Of note, Choudhury mentioned that the US Preventive Services Task Force recommendations in 2012 played a key role in changing the diagnosis and management of patients with mCSPC and specifically cited decreased prostate-specific antigen (PSA) screenings in this setting.7

“Where novel imaging comes into play is unclear,” Choudhury explained. “Should all patients who have a PSA less than 0.2 get a [prostate-specific membrane antigen]/PET scan as part of the radiation planning? I don’t think that answer has been developed yet.”

Concluding Thoughts

“So many advances have been made in hormone-sensitive prostate cancer that survival has been prolonged quite a bit,” Choudhury explained. “Some patients may discontinue treatment and still retain benefit. It’s a constantly changing space and we need to be adaptive on a patient-to-patient [basis] and make sure that our recommendations are individualized.”

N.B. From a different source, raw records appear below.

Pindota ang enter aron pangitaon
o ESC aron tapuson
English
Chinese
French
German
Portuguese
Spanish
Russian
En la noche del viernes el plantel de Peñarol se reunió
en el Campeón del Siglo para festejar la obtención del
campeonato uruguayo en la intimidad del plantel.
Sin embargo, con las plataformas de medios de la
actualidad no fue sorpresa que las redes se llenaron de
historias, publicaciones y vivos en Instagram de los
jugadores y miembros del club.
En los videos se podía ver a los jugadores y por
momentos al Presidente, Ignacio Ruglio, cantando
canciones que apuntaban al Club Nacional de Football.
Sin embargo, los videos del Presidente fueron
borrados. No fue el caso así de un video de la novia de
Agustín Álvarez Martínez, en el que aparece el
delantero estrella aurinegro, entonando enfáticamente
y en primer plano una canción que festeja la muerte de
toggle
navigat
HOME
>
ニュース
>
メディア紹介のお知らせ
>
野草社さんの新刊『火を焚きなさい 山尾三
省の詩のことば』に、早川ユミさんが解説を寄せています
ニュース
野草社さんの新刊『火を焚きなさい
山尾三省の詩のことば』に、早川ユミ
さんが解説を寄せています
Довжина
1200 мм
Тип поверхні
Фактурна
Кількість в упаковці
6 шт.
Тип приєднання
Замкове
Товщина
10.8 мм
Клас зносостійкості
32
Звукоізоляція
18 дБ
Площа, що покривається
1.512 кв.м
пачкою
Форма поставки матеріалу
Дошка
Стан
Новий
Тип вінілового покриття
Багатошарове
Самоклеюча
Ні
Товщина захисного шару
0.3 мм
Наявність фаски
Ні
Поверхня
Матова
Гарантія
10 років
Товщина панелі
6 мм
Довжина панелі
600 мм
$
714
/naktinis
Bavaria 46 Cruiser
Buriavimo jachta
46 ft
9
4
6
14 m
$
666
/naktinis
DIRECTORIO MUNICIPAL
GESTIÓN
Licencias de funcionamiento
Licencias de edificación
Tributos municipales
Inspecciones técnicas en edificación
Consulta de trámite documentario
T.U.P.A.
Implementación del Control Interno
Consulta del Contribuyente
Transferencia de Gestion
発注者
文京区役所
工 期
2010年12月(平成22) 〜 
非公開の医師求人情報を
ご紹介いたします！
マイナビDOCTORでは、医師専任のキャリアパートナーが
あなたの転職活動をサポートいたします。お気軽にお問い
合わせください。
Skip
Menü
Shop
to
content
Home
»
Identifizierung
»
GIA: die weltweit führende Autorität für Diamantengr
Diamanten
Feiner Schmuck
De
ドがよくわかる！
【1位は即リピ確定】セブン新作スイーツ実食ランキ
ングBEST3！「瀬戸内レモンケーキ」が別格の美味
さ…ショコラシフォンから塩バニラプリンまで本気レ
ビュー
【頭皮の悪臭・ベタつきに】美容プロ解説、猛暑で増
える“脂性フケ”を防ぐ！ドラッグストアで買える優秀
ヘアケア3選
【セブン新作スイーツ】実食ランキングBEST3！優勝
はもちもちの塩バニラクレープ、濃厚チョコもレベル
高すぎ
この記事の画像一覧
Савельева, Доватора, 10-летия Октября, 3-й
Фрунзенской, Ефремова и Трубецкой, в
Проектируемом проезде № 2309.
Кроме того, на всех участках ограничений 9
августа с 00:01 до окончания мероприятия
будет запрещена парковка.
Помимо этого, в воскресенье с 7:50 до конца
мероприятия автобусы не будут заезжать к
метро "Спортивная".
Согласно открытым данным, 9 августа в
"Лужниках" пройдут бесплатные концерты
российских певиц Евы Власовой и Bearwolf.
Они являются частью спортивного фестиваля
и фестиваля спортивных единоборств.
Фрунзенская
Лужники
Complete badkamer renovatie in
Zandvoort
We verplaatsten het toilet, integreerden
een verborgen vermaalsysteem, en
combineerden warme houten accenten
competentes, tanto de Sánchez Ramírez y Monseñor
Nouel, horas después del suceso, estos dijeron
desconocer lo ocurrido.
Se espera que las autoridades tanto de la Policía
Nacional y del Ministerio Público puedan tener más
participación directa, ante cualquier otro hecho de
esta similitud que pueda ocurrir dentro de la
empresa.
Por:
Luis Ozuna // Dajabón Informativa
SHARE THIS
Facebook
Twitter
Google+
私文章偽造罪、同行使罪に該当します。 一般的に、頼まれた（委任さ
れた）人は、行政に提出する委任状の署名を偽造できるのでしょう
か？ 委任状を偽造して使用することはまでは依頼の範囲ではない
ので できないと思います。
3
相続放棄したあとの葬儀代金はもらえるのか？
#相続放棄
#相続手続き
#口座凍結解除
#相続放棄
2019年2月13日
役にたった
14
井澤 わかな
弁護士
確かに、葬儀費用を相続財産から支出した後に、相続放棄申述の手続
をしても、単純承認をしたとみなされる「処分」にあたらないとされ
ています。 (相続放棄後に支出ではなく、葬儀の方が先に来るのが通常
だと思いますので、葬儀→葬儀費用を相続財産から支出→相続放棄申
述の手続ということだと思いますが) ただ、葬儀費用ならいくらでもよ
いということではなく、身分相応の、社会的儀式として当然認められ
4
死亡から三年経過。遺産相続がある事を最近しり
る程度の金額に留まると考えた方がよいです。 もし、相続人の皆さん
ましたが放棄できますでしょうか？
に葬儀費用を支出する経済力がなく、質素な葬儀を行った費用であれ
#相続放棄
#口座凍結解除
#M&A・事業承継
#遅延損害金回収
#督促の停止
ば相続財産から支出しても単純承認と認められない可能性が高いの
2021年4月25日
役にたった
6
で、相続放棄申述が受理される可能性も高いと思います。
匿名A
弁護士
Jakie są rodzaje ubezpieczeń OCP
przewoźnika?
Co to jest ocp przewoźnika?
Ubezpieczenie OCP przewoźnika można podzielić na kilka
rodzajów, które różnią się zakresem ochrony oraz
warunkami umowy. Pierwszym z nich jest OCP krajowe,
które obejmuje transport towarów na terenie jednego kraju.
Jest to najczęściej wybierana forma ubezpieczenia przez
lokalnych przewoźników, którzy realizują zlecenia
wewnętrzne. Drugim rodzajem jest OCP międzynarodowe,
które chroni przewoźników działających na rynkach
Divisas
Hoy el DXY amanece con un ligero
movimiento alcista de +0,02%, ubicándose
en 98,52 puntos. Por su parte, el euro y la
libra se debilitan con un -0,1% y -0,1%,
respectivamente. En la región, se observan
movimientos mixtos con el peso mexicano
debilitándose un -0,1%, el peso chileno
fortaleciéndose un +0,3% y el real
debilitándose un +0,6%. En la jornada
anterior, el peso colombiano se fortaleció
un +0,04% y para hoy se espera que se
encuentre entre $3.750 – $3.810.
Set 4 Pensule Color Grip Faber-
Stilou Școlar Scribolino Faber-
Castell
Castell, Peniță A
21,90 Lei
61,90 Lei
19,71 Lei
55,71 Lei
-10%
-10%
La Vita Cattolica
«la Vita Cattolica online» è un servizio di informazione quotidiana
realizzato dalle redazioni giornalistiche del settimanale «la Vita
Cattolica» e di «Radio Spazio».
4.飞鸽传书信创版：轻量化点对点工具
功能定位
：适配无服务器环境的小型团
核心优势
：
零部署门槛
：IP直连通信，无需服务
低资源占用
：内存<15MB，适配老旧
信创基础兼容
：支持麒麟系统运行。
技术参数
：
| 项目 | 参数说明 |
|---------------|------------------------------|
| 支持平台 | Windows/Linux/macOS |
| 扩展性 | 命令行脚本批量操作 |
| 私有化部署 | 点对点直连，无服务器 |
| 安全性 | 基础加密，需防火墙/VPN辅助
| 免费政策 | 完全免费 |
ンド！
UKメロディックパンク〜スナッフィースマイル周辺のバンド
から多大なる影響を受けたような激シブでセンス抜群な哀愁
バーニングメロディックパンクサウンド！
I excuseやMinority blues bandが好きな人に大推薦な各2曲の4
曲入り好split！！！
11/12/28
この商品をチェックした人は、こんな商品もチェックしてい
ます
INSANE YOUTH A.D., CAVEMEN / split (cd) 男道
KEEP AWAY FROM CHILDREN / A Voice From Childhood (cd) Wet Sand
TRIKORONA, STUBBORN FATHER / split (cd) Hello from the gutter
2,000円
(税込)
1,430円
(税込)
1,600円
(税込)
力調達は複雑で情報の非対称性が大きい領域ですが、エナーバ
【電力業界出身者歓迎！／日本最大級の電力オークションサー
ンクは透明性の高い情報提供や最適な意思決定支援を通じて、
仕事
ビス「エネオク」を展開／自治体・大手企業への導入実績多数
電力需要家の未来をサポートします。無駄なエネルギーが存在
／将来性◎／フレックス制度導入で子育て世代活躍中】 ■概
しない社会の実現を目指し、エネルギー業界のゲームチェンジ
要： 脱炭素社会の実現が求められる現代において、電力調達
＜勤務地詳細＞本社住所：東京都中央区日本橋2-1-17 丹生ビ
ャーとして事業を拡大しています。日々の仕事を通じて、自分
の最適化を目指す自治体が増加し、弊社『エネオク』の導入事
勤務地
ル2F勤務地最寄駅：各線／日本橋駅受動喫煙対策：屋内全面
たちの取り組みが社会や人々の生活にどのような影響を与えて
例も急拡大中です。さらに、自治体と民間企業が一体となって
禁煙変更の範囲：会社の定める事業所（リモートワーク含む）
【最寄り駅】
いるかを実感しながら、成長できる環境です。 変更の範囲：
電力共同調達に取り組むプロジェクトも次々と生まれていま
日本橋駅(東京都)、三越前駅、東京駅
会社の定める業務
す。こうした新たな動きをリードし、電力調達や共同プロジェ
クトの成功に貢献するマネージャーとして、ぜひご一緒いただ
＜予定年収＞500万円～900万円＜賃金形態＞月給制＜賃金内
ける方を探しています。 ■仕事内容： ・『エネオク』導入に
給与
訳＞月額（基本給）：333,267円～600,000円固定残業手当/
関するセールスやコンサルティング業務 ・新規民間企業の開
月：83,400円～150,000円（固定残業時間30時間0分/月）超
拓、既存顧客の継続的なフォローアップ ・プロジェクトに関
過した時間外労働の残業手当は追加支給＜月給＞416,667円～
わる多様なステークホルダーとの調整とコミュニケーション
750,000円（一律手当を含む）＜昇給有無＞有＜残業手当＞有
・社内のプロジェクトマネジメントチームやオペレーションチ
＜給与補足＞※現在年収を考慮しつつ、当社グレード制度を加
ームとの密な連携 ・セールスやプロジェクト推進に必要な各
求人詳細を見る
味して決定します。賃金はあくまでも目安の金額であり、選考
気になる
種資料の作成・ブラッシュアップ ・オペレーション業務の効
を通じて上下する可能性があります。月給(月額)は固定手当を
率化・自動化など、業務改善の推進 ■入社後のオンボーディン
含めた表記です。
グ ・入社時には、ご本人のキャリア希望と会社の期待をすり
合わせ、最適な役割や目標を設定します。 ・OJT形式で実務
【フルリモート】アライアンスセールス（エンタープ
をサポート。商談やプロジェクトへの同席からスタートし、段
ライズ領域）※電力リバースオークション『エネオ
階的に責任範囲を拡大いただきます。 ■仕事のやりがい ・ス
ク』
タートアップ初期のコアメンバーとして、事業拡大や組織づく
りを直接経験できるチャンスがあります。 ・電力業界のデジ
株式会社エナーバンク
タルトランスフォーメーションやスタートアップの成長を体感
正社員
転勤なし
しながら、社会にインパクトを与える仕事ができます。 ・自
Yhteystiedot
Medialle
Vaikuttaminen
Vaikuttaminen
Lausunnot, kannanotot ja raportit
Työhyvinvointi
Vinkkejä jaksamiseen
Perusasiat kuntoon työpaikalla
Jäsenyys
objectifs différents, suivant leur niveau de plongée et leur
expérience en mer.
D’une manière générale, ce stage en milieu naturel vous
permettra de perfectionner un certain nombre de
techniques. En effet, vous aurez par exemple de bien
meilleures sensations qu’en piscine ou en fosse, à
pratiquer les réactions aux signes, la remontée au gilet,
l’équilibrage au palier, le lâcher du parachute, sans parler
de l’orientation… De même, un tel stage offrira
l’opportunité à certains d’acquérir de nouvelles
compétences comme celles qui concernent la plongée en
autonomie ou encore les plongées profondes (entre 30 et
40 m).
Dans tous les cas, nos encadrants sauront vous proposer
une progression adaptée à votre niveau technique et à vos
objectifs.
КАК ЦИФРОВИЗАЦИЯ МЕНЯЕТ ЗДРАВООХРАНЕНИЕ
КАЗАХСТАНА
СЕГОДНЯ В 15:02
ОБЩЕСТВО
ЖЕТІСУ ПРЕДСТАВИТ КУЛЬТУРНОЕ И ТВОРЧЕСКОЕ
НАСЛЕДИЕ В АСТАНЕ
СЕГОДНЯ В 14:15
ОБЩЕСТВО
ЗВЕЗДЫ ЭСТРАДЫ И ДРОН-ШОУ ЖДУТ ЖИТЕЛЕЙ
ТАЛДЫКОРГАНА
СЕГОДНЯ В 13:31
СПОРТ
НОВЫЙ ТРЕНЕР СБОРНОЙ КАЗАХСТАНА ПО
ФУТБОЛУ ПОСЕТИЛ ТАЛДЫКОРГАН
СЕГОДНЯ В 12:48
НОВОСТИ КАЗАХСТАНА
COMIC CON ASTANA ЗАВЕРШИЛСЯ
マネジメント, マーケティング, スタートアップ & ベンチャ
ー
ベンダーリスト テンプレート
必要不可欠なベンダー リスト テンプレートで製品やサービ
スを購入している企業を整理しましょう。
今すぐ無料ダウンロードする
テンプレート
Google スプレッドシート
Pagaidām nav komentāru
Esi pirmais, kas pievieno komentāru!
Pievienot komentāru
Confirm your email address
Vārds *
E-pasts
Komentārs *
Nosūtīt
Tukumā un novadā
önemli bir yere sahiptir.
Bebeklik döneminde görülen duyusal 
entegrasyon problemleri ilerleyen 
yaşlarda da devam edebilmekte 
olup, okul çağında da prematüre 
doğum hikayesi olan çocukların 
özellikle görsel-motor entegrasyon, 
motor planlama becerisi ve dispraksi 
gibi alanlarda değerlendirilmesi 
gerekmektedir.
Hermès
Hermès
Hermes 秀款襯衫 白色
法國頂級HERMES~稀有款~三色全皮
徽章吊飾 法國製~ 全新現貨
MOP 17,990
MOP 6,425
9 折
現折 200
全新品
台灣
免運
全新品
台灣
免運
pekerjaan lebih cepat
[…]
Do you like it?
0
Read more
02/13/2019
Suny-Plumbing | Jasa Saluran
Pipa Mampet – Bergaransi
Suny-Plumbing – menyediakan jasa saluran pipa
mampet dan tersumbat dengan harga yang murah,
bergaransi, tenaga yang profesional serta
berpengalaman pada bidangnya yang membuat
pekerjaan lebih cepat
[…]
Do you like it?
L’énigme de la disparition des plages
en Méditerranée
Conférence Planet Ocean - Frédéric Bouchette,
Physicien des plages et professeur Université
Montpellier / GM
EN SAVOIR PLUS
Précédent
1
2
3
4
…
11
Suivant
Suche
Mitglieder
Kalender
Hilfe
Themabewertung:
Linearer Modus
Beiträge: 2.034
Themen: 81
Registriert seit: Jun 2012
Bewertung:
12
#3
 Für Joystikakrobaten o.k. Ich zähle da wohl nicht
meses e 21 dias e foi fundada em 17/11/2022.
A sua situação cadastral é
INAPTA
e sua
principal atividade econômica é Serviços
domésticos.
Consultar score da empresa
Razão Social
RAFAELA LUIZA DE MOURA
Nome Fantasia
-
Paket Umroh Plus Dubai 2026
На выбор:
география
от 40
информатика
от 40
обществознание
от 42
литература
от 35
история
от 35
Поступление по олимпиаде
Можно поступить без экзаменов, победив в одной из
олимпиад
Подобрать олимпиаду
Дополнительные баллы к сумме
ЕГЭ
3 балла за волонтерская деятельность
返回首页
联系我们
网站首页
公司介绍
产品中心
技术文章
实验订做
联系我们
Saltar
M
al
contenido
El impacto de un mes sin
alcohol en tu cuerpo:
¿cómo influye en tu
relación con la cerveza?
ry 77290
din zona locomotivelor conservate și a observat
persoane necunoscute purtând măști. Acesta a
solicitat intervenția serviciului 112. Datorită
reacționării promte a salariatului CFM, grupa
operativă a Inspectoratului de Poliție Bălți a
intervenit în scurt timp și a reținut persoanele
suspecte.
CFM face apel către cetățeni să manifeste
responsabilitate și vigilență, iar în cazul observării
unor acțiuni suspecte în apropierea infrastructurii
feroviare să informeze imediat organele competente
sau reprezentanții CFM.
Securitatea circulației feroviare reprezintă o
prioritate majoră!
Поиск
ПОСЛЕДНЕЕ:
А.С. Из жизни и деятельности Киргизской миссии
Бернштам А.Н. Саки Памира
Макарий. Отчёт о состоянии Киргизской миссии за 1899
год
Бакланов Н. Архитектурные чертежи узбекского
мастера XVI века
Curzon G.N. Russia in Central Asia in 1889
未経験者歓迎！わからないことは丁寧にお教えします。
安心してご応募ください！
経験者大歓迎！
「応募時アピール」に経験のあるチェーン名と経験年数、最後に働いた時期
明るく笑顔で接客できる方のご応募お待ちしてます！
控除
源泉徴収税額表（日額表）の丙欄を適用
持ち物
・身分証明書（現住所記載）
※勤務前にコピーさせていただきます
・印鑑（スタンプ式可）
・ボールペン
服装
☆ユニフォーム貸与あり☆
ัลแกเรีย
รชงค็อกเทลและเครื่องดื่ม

Despite the evident need to individualize treatment, Choudhury said the benefit of intensification is clear. “[That] all patients would benefit from some form of intensification is the most important lesson that we’ve learned over the past year,” he said. “The data that have been presented recently justify that patients’ QOL is better with the addition of these other agents, even though many providers are concerned about their toxicities.”


  1. Armstrong AJ, Szmulewitz RZ, Petrylak DP, et al. ARCHES: a randomized, phase III study of androgen deprivation therapy with enzalutamide or placebo in men with metastatic hormone-sensitive prostate cancer. J Clin Oncol. 2019;37(32):2974-2986. doi:10.1200/JCO.19.00799
  2. Chi KN, Chowdhury S, Bjartell A, et al. Apalutamide in patients with metastatic castration-sensitive prostate cancer: final survival analysis of the randomized, double-blind, phase III TITAN study. J Clin Oncol. 2021;39(20):2294-2303. doi:10.1200/JCO.20.03488
  3. FDA approves enzalutamide for metastatic castration-sensitive prostate cancer. FDA. December 17, 2019. Accessed February 16, 2022.
  4. FDA approves apalutamide for metastatic castration-sensitive prostate cancer. FDA. September 18, 2019. Accessed February 16, 2022.
  5. Fizazi K, Galceran JC, Foulon S, et al. A phase III trial with a 2x2 factorial design in men with de novo metastatic castration-sensitive prostate cancer: overall survival with abiraterone acetate plus prednisone in PEACE-1. Ann Oncol. 2021;32(suppl 5):S1283-S1346. doi:10.1016/annonc/annonc741
  6. Smith MR, Hussain M, Saad F, et al. Overall survival with darolutamide versus placebo in combination with androgen-deprivation therapy and docetaxel for metastatic hormone-sensitive prostate cancer in the phase 3 ARASENS trial. J Clin Oncol. 2022;40(suppl 6):13. doi:10.1200/JCO.2022.40.6_suppl.013
  7. Prostate cancer: screening. U.S. Preventive Services Task Force. May 8, 2018. Accessed February 16, 2022.